In [1]:
from traitlets.config.manager import BaseJSONConfigManager
from pathlib import Path
path = Path.home() / ".jupyter" / "nbconfig"
cm = BaseJSONConfigManager(config_dir=str(path))
cm.update(
    "rise",
    {
        "theme": None,
        "transition": None,
        "start_slideshow_at": "selected",
        "leap_motion": {
            "naturalSwipe"  : True,     # Invert swipe gestures
            "pointerOpacity": 0.5,      # Set pointer opacity to 0.5
            "pointerColor"  : "#d80000" # Red pointer"nat.png"
        },
        "header": "<h3>Francisco Perez-Sorrosal</h3>",
        "footer": "<h3>Machine Learning/Deep Learning</h3>",
        "scroll": True,
        "enable_chalkboard": True
     }
)

{'start_slideshow_at': 'selected',
 'leap_motion': {'naturalSwipe': True,
  'pointerOpacity': 0.5,
  'pointerColor': '#d80000'},
 'header': '<h3>Francisco Perez-Sorrosal</h3>',
 'footer': '<h3>Machine Learning/Deep Learning</h3>',
 'scroll': True,
 'enable_chalkboard': True}

In [None]:
pip install emoji --upgrade

In [None]:
import emoji
print(emoji.emojize('Presenting stuff is easy!!! :thumbs_up:'))

In [None]:
# Emojis http://getemoji.com/

# Beyond Accuracy: Behavioral Testing of NLP models with CheckList

## Marco Tulio Ribeiro, Tongshuang Wu, Carlos Guestrin, Sameer Singh

### [https://arxiv.org/abs/2005.04118](https://arxiv.org/abs/2005.04118)

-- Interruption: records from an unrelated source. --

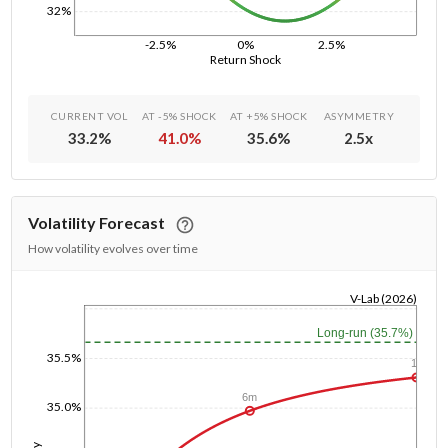
32%
-2.5%
0%
2.5%
Return Shock
CURRENT VOL
AT -5% SHOCK
AT +5% SHOCK
ASYMMETRY
33.2
%
41.0
%
35.6
%
2.5
x
Volatility Forecast
How volatility evolves over time
V-Lab (2026)
1/1/1970
Long-run (35.7%)
35.5%
1y
6m
35.0%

### [pdf](https://arxiv.org/pdf/2005.04118.pdf)


---

Francisco Perez-Sorrosal | 14 Sep 2020


# Summary (What do the authors sell)

**Best paper award in ACL 2020**

Presents **Checklist**, a _methodology and a tool_ for testing NLP models

💡 Based on behavioral testing (software engineering)

💡 Composed of:

1. matrix of general linguistic capabilities and test types (to ease comprehensive test ideation)

2. tool to generate test cases

💡 Illustrates the methodology on 3 use cases

💡 Analyze user behaviour while using the tool to justify its utility

💡 Reminds me the early papers on SW quality or papers from the [SEI](https://www.sei.cmu.edu/publications/technical-papers/index.cfm) but applied to NLP

- [The CERT Function Extraction Experiment: Quantifying FX Impact on Software  Comprehension and Verification, Collins et al, 2005](https://kilthub.cmu.edu/articles/The_CERT_Function_Extraction_Experiment_Quantifying_FX_Impact_on_Software_Comprehension_and_Verification/6585095/1)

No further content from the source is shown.